---
name: browser-screenshot-diff
description: Visual + DOM diff between two recorded sessions at matching trajectory step ids; used for visual regression and replay verification
argument-hint: "<session-id-a> <session-id-b> [--threshold <0..1>] [--mode pixel|dom|both]"
allowed-tools: mcp__claude-flow__browser_eval Bash Read Write
---

# Browser Screenshot Diff

Compare two recorded sessions step-by-step. Pairs each step in session A to the same `step-id` in session B, diffs the captured screenshot and accessibility snapshot, reports the first divergence and an aggregate similarity score.

## When to use

- Visual regression after a UI change (record before, record after, diff).
- Verifying a `browser-replay` run matches the parent session within tolerance.
- Comparing two A/B variants of the same form flow.

## Steps

1. **Locate both RVF containers**:
   ```bash
   npx -y ruvector@0.2.25 rvf status <session-id-a>.rvf
   npx -y ruvector@0.2.25 rvf status <session-id-b>.rvf
   ```
2. **Load both trajectories** from `trajectory.ndjson`. Build a `step-id → (screenshot_path, snapshot_path)` map for each.
3. **Pair steps** by `step-id`. Steps that exist on only one side are flagged as `unmatched` and contribute to the divergence score.
4. **Pixel diff** (`--mode pixel|both`): compare the two PNGs at each step.

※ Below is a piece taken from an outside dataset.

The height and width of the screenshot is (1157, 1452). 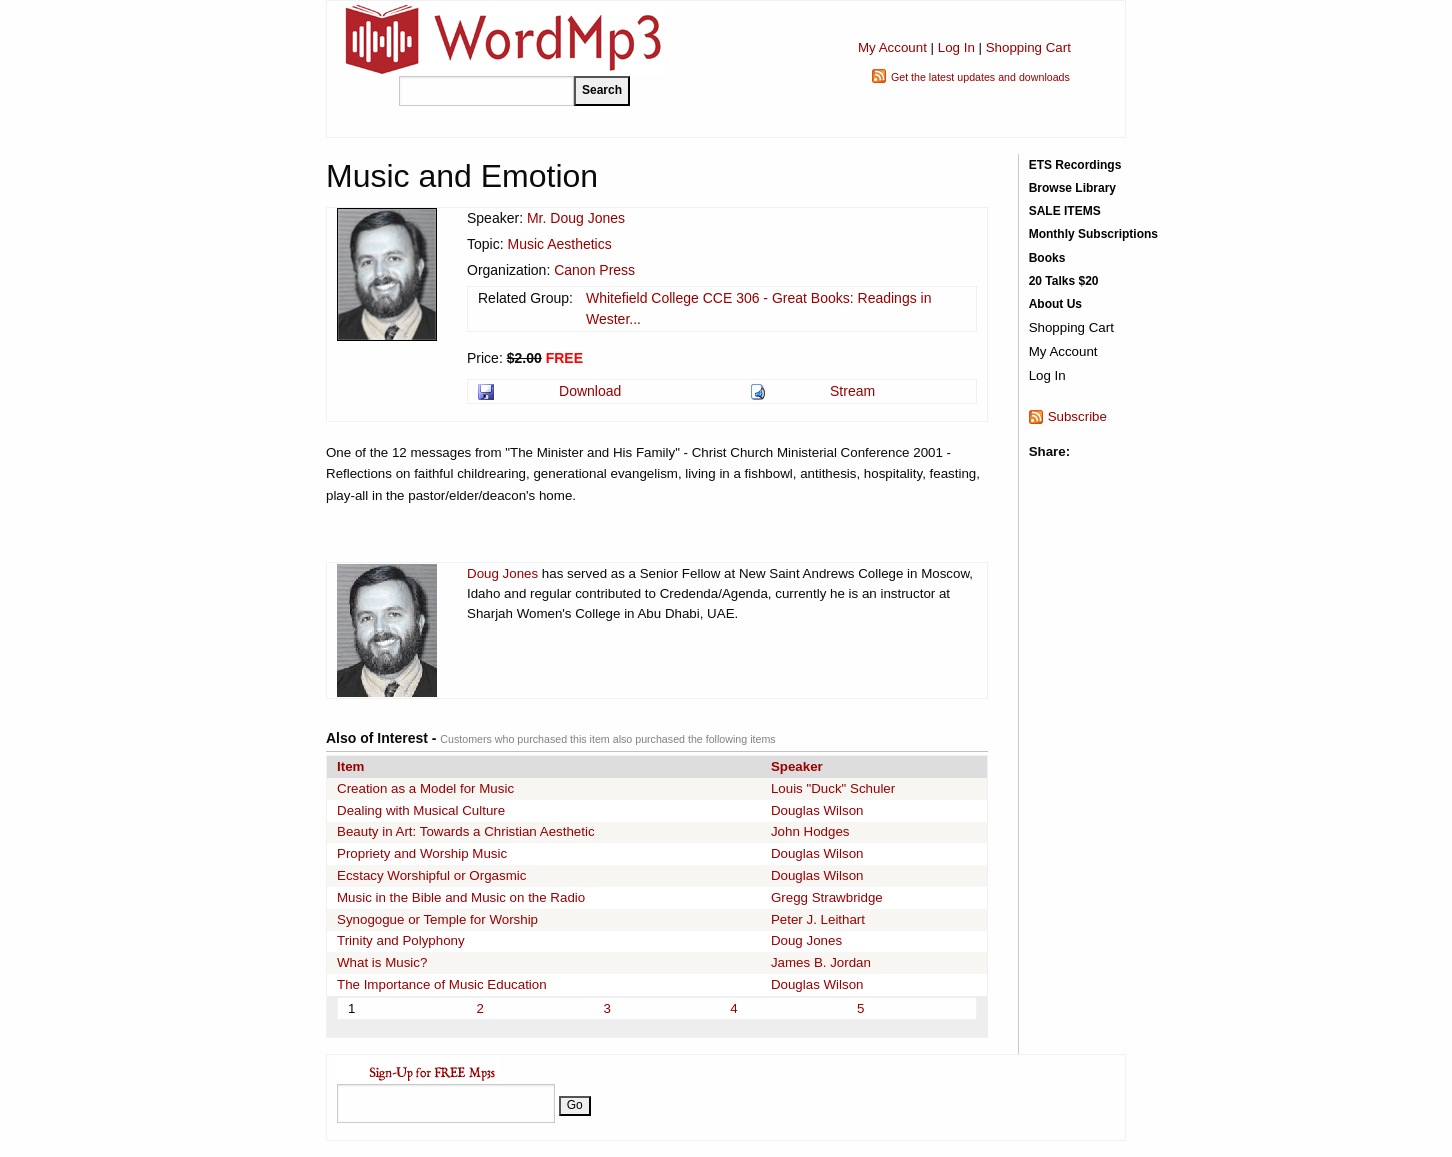 What do you see at coordinates (956, 47) in the screenshot?
I see `Log In` at bounding box center [956, 47].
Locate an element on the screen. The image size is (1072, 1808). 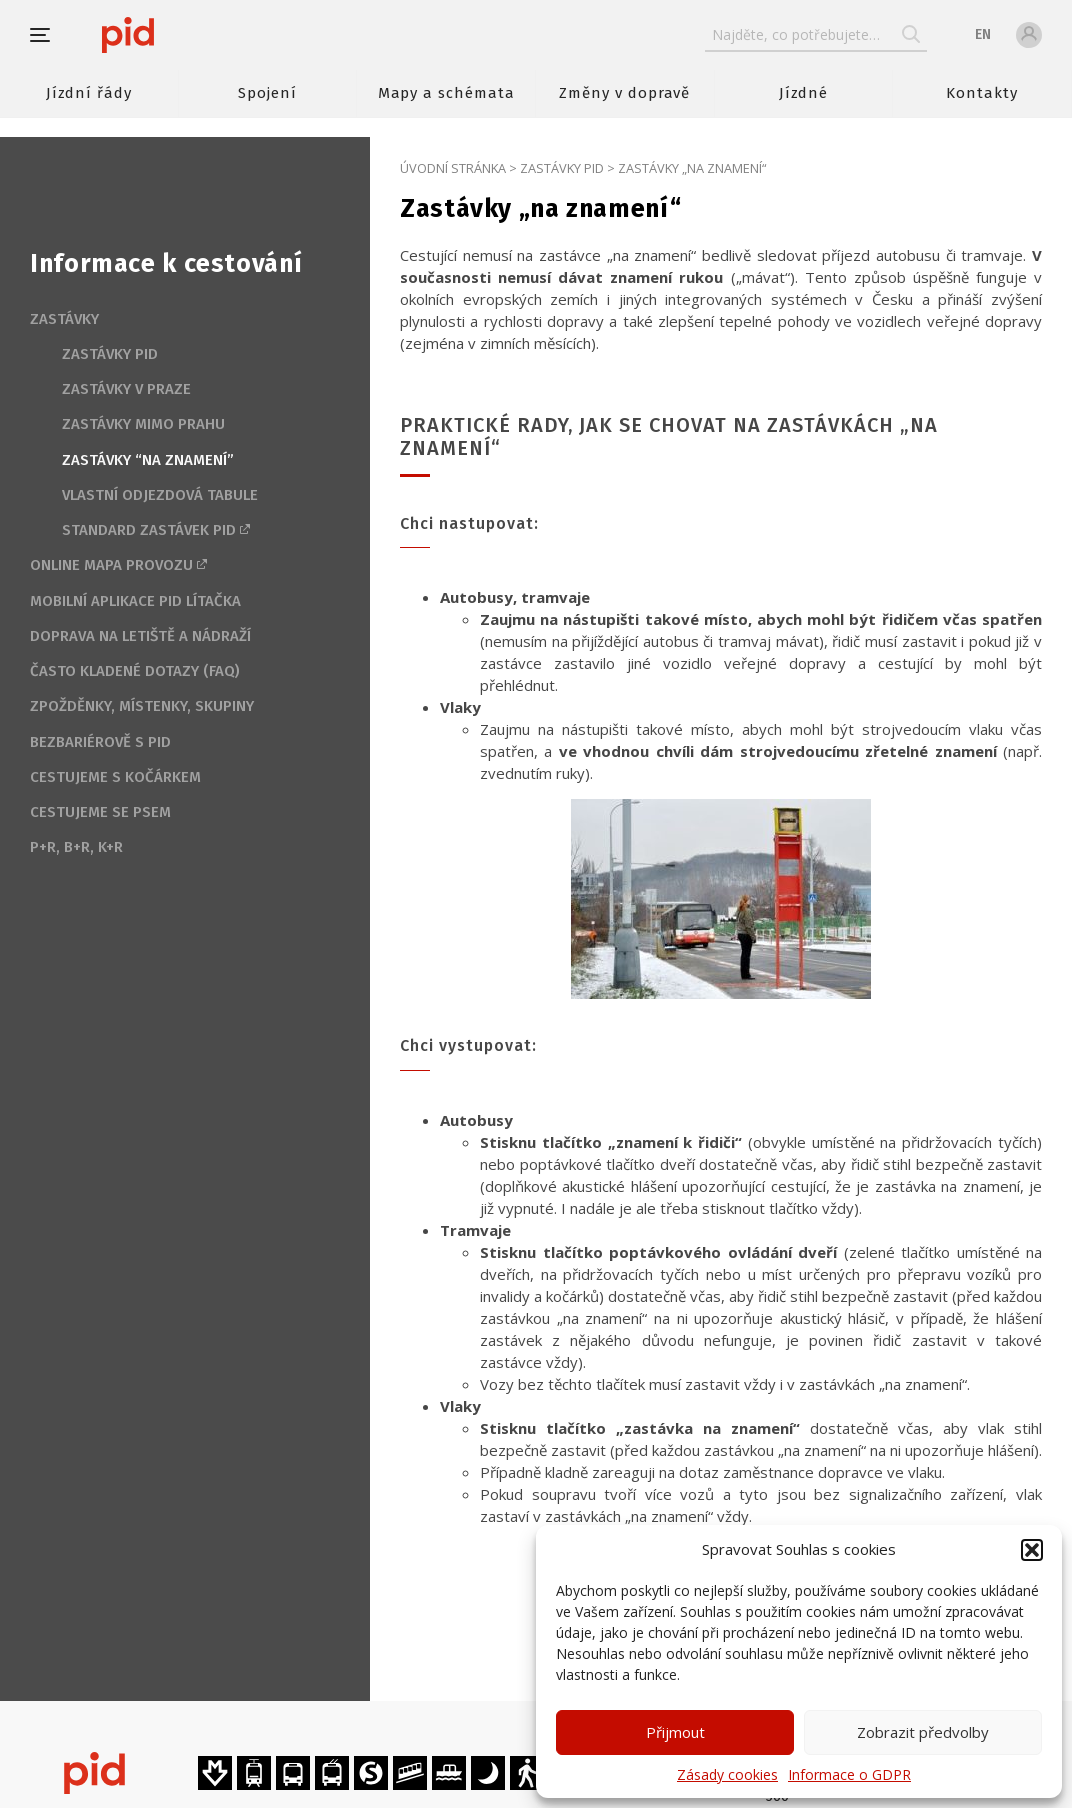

Report `mse`, `psnr`, and the bounding box of the largest diff cluster. Threshold default `0.02` (2% of pixels).
5. **DOM diff** (`--mode dom|both`): compare the accessibility snapshots node-by-node. Report added / removed / changed nodes with their accessible names.
6. **Aggregate similarity**: weighted average across matched steps, weighted by step duration. Verdict goes into a new `findings.md` under a fresh RVF container so the diff itself is replayable.
7. **Persist** the diff verdict in `browser-sessions` under both source ids' tags so future searches surface "ran a diff against session X".

## Caveats

- Pixel diff is sensitive to font hinting, antialiasing, and scrollbar position. Keep viewport pinned across both sessions.
- DOM diff over Playwright's accessibility tree is more stable than HTML diff. Prefer it.
- This skill does not handle dynamic content (clocks, ads); add ignore regions to the field map or pre-process snapshots before diffing.
- The `browser_screenshot_diff` MCP tool is **not** planned (ADR-0001 §7); the skill operates against locally-saved RVF artifacts and uses `browser_eval` only for live verification.